**Work task:** Return every line of the data below that includes the string "read".

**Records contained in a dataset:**
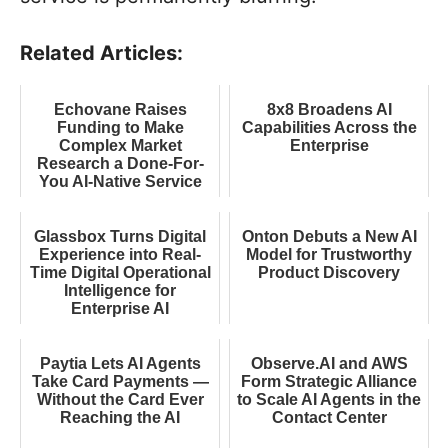
Related Articles:
Echovane Raises
8x8 Broadens AI
Funding to Make
Capabilities Across the
Complex Market
Enterprise
Research a Done-For-
You AI-Native Service
Glassbox Turns Digital
Onton Debuts a New AI
Experience into Real-
Model for Trustworthy
Time Digital Operational
Product Discovery
Intelligence for
Enterprise AI
Paytia Lets AI Agents
Observe.AI and AWS
Take Card Payments —
Form Strategic Alliance
Without the Card Ever
to Scale AI Agents in the
Reaching the AI
Contact Center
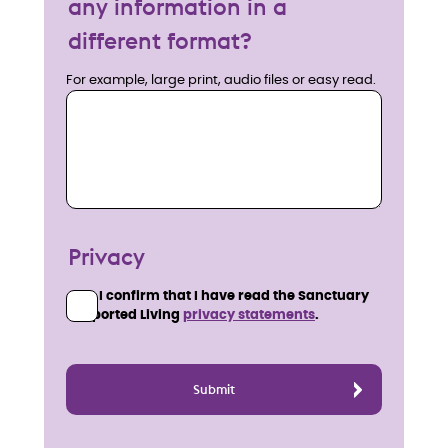
any information in a
different format?
For example, large print, audio files or easy read.
Privacy
I confirm that I have read the Sanctuary
Supported Living
privacy statements
.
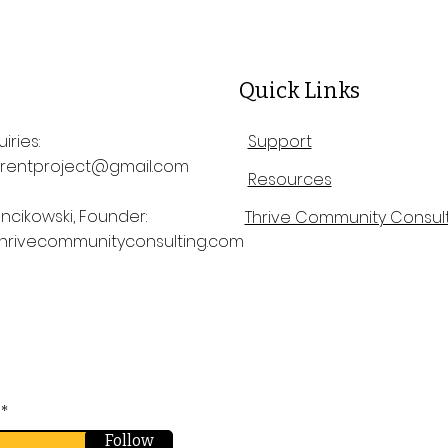
Quick Links
iries:
Support
rentproject@gmail.com
Resources
ncikowski, Founder:
Thrive Community Consult
hrivecommunityconsulting.com
Follow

**Solved problem:**
For example, large print, audio files or easy read.
I confirm that I have read the Sanctuary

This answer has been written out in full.